**Required action**
Give back the records below exactly, every one, with no pictures.

'''

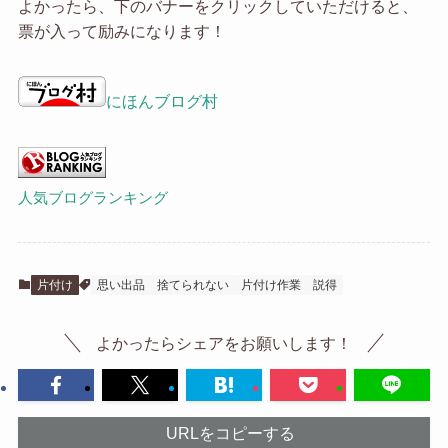
よかったら、下のバナーをクリックしていただけると、
票が入って励みになります！
にほんブログ村
人気ブログランキング
片付け
思い出品
捨てられない
片付け作業
説得
よかったらシェアをお願いします！
URLをコピーする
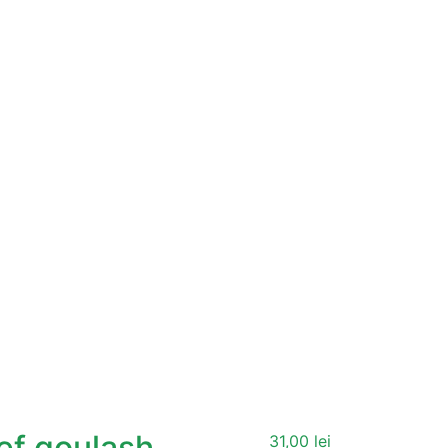
ef goulash
31,00
lei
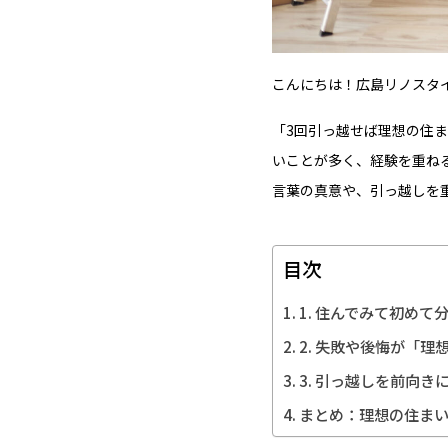
こんにちは！広島リノスタ
「3回引っ越せば理想の住
いことが多く、経験を重ね
言葉の真意や、引っ越しを
目次
1. 住んでみて初めて
2. 失敗や後悔が「理
3. 引っ越しを前向き
まとめ：理想の住まい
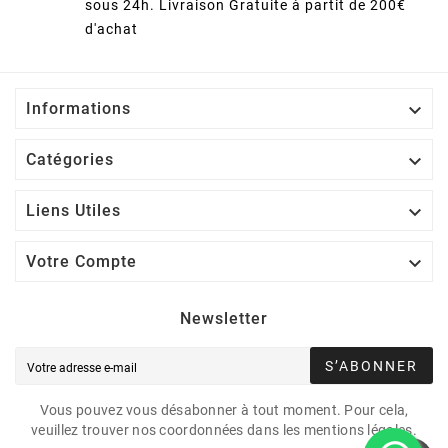
sous 24h. Livraison Gratuite à partit de 200€
d'achat

Informations

Catégories

Liens Utiles

Votre Compte
Newsletter
S’ABONNER
Vous pouvez vous désabonner à tout moment. Pour cela,
veuillez trouver nos coordonnées dans les mentions légales.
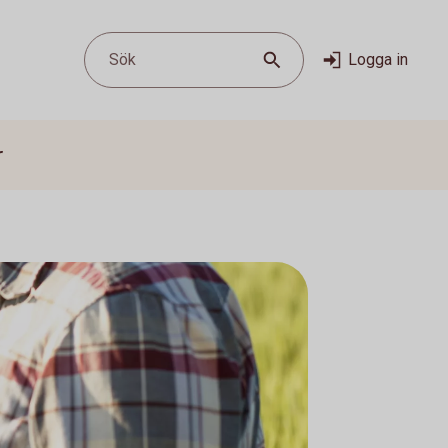
Sök
Logga in
r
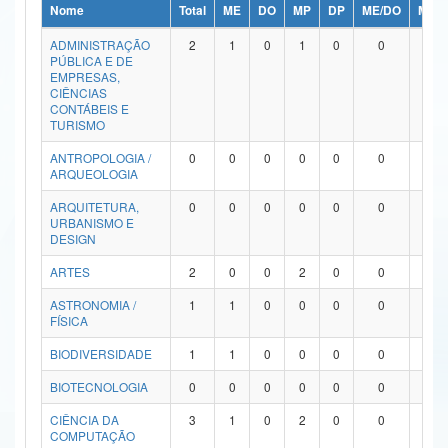
Nome
Total
ME
DO
MP
DP
ME/DO
MP/
Ministério da Ciência, Tecnologia, Inovações e Comunicações
ADMINISTRAÇÃO
2
1
0
1
0
0
0
PÚBLICA E DE
Ministério do Meio Ambiente
EMPRESAS,
CIÊNCIAS
Ministério do Turismo
CONTÁBEIS E
TURISMO
Ministério do Desenvolvimento Regional
ANTROPOLOGIA /
0
0
0
0
0
0
0
ARQUEOLOGIA
Controladoria-Geral da União
ARQUITETURA,
0
0
0
0
0
0
0
URBANISMO E
Ministério da Mulher, da Família e dos Direitos Humanos
DESIGN
Secretaria-Geral
ARTES
2
0
0
2
0
0
0
ASTRONOMIA /
1
1
0
0
0
0
0
Secretaria de Governo
FÍSICA
Gabinete de Segurança Institucional
BIODIVERSIDADE
1
1
0
0
0
0
0
Advocacia-Geral da União
BIOTECNOLOGIA
0
0
0
0
0
0
0
CIÊNCIA DA
3
1
0
2
0
0
0
Banco Central do Brasil
COMPUTAÇÃO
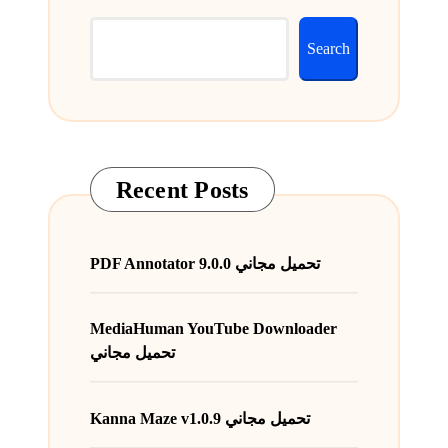
Search
Recent Posts
PDF Annotator 9.0.0 تحميل مجاني
MediaHuman YouTube Downloader
تحميل مجاني
Kanna Maze v1.0.9 تحميل مجاني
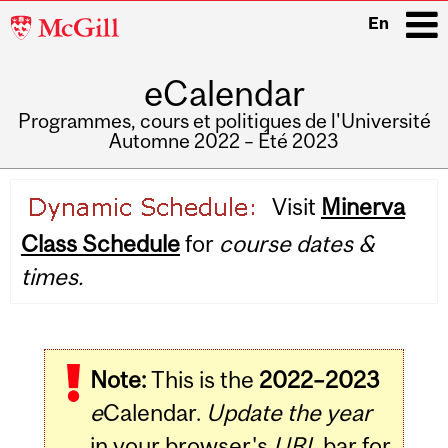
McGill
En
University
eCalendar
i
Programmes, cours et politiques de l'Université
Automne 2022 – Été 2023
Main
Visit
Minerva
navigation
Class Schedule
for
course dates &
times.
Note:
This is the
2022–2023
e
Calendar.
Update the year
in your browser's
URL
bar for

'''

**Solution to the problem**
よかったら、下のバナーをクリックしていただけると、
票が入って励みになります！
にほんブログ村
人気ブログランキング
片付け
思い出品
捨てられない
片付け作業
説得
よかったらシェアをお願いします！
URLをコピーする
ef goulash
31,00
lei
こんにちは！広島リノスタ
「3回引っ越せば理想の住
いことが多く、経験を重ね
言葉の真意や、引っ越しを
目次
1. 住んでみて初めて
2. 失敗や後悔が「理
3. 引っ越しを前向き
まとめ：理想の住まい
sous 24h. Livraison Gratuite à partit de 200€
d'achat

Informations

Catégories

Liens Utiles

Votre Compte
Newsletter
S’ABONNER
Vous pouvez vous désabonner à tout moment. Pour cela,
veuillez trouver nos coordonnées dans les mentions légales.
Sök
Logga in
r
Nome
Total
ME
DO
MP
DP
ME/DO
MP/
Ministério da Ciência, Tecnologia, Inovações e Comunicações
ADMINISTRAÇÃO
2
1
0
1
0
0
0
PÚBLICA E DE
Ministério do Meio Ambiente
EMPRESAS,
CIÊNCIAS
Ministério do Turismo
CONTÁBEIS E
TURISMO
Ministério do Desenvolvimento Regional
ANTROPOLOGIA /
0
0
0
0
0
0
0
ARQUEOLOGIA
Controladoria-Geral da União
ARQUITETURA,
0
0
0
0
0
0
0
URBANISMO E
Ministério da Mulher, da Família e dos Direitos Humanos
DESIGN
Secretaria-Geral
ARTES
2
0
0
2
0
0
0
ASTRONOMIA /
1
1
0
0
0
0
0
Secretaria de Governo
FÍSICA
Gabinete de Segurança Institucional
BIODIVERSIDADE
1
1
0
0
0
0
0
Advocacia-Geral da União
BIOTECNOLOGIA
0
0
0
0
0
0
0
CIÊNCIA DA
3
1
0
2
0
0
0
Banco Central do Brasil
COMPUTAÇÃO
Search
Recent Posts
PDF Annotator 9.0.0 تحميل مجاني
MediaHuman YouTube Downloader
تحميل مجاني
Kanna Maze v1.0.9 تحميل مجاني
McGill
En
University
eCalendar
i
Programmes, cours et politiques de l'Université
Automne 2022 – Été 2023
Main
Visit
Minerva
navigation
Class Schedule
for
course dates &
times.
Note:
This is the
2022–2023
e
Calendar.
Update the year
in your browser's
URL
bar for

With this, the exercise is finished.